This masterclass is designed to guide you through building a simple, yet functional, coding assistant using Pydantic AI. Over the course of the exercises, you will gain hands-on experience with the core concepts behind agentic systems, including how to define and structure an agent, write instructions (prompts), and enable tool-calling capabilities. You will also explore how execution hooks can be used to customize and control agent behavior.

By the end of this masterclass, you will have a working prototype and a solid understanding of foundational patterns to develop agentic applications.

Exercise 1: Your first LLM call

In this first exercise, the goal is to establish a minimal working setup and make your first call to a language model. You will configure the model provider, define the model that you will use for your agent, and connect everything through a Pydantic AI agent.

  1. Configure the model provider:
    We will use an OpenAI Responses API via a gateway. This means that you need to define a provider that specifies the endpoint of the API (base_url) and your authentication key (api_key).

    Create an OpenAIProvider instance and configure it with the appropriate values for your environment.

  2. Configure the model:
    Next, define the model using OpenAIResponsesModel. This requires the name of the model that you want to use (model_name) and the provider instance that you just created (provider).

  3. Create the agent:
    Now, create the Agent instance by passing the configured model (model) and providing instructions (instructions).

    The instructions define how the assistant should behave. For this exercise, keep it simple (e.g., "You are a Python coding assistant. Write clear, correct, and minimal Python code. ...").

  4. Run the agent:
    Create the basic user interaction. Prompt the user for input using console.input(">> "). Pass the user input to the agents using the run method. Print the output to the console using console.print(result.output).

Exercise 2: Maintaining conversation state

In the previous exercise, you made a single call to the agent. A natural next step is to wrap this in a loop to create an interactive assistant. However, this will not work as expected out of the box.

If you repeatedly call the agent with only the last user input, the model has no memory of the previous interactions. Each call is treated as an isolated request, which means that the assistant cannot maintain context across turns.

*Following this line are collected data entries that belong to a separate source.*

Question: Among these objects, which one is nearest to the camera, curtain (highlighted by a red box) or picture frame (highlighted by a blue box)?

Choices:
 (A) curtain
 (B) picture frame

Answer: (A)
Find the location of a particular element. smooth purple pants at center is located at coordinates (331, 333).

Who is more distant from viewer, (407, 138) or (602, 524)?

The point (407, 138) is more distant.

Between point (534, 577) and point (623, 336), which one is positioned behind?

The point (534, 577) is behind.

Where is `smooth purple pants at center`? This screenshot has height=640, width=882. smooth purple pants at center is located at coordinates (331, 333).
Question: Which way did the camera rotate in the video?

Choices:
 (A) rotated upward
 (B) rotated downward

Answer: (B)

To build a conversational agent, you need to explicitly pass the message history between calls.

  1. Capture the message history:
    After each agent run, you can retrieve the full conversation history using result.all_messages(). This returns the message history, including both user inputs and model responses.
  2. Reuse message history:
    When making the next call to the agent, pass this history back using the message_history argument in the run() method.

You now have a stateful agent that can handle multi-turn conversations coherently.

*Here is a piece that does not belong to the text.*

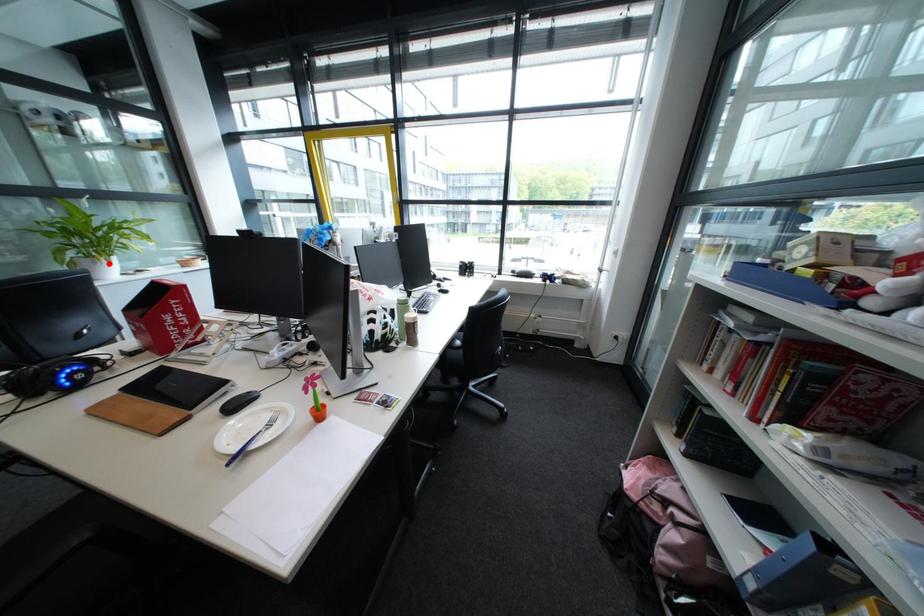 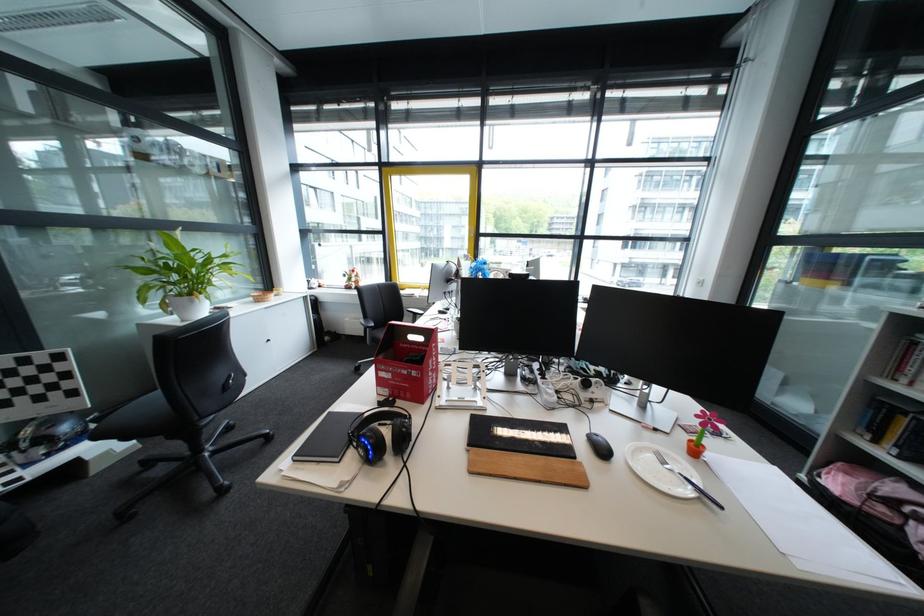 Where in the second image is the point corresponding to the highlighted location from the first image?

Exercise 3: Adding tool calling

So far, our agent can respond to user prompts, but it cannot take actions. In this exercise, we will give the agent basic file system capabilities through tools. This allows the agent to read files, write files, search for files, and delete files.

A tool is a simple Python function that the agent can call. Each tool should have a clear docstring describing what the tool does, what its parameters mean, and what its return value represents. This information is exposed to the model and helps it decide when and how to use the tool correctly.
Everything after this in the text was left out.